The moon on the other hand appears to us in a constant state of change: a flux of renewal. Every day the moon seems to take a different shape than the day before. It begins as a dark and heavy orb, waxes to a crescent and wanes to a sliver. Every month the moon disappears and renews itself again. For 30 days we live in constant change.

The Jews, a fledgling nation barely out of chains, faced the very real danger of remaining in the clutches of the past. We all know slave nations that, once liberated, retain their slave mentality, sometimes for decades or centuries. Yet here was a nation that marched out of Egypt and 49 days later stood at Mount Sinai to receive the Ten Commandments.

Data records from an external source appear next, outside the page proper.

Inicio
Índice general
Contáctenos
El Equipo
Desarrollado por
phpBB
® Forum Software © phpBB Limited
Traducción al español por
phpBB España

Foundation of western jurisprudence

3500 years later those same commandments blaze forth from inscriptions on countless schools and courthouses, expressing the ideals of the administration of justice that served as the foundation of western jurisprudence. What chutzpa would allow a slave nation to bring something of such gravitas to the world as the Ten Commandments? The answer lies in the concept of renewal. As the Jews left Egypt G-d tells their leaders, “This month shall be for you a beginning...” It is this focus on beginning anew: renewal, rejuvenation woven tightly into the fabric of Jewish DNA that gave a slave nation the courage and spirit to march from slavery to Sinai to a homeland called Israel. Every month we gather to celebrate Rosh Chodesh and we make a blessing. We recite the prayer of sanctification of the new moon. “Just as you, oh moon, have renewed yourself so may we too rejuvenate ourselves and renew ourselves constantly and of... a new beginning.”

The last time I saw Dr. Lander was four weeks ago at Cornell Hospital. He lay in bed hooked up to an assortment of machines. Touro was about to have a board call to decide on a new undertaking, a new medical school. He insisted on chairing the call from his hospital room. His daughter Hannah and longtime aide Dr. Fishman helped him out of bed and sat him in a chair.

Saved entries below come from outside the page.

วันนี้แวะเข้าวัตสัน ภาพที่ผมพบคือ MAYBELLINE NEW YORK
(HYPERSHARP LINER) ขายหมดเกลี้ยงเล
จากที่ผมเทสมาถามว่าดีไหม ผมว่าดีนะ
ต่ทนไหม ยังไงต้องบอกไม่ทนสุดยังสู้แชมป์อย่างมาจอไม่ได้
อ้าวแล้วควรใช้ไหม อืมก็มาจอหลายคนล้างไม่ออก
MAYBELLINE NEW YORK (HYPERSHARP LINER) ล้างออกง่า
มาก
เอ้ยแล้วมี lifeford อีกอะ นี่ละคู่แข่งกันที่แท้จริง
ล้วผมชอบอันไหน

The call lasted for around an hour. The entire board was on the call vigorously debating the pros and cons of proceeding with the new school. Before it came to a vote Dr. Lander raised his hand to signal to have his oxygen mask lifted. He wanted to say something. He leaned forward into the speakerphone. “Forward,” he said. “We must march forward. Onward. Forever onward.”

David Lichtenstein is the CEO of the Lightstone Group and a trustee of Touro College. Historical facts in this essay taken from a biography of Dr. Lander by Mordechai Rosenbloom, with permission of the author.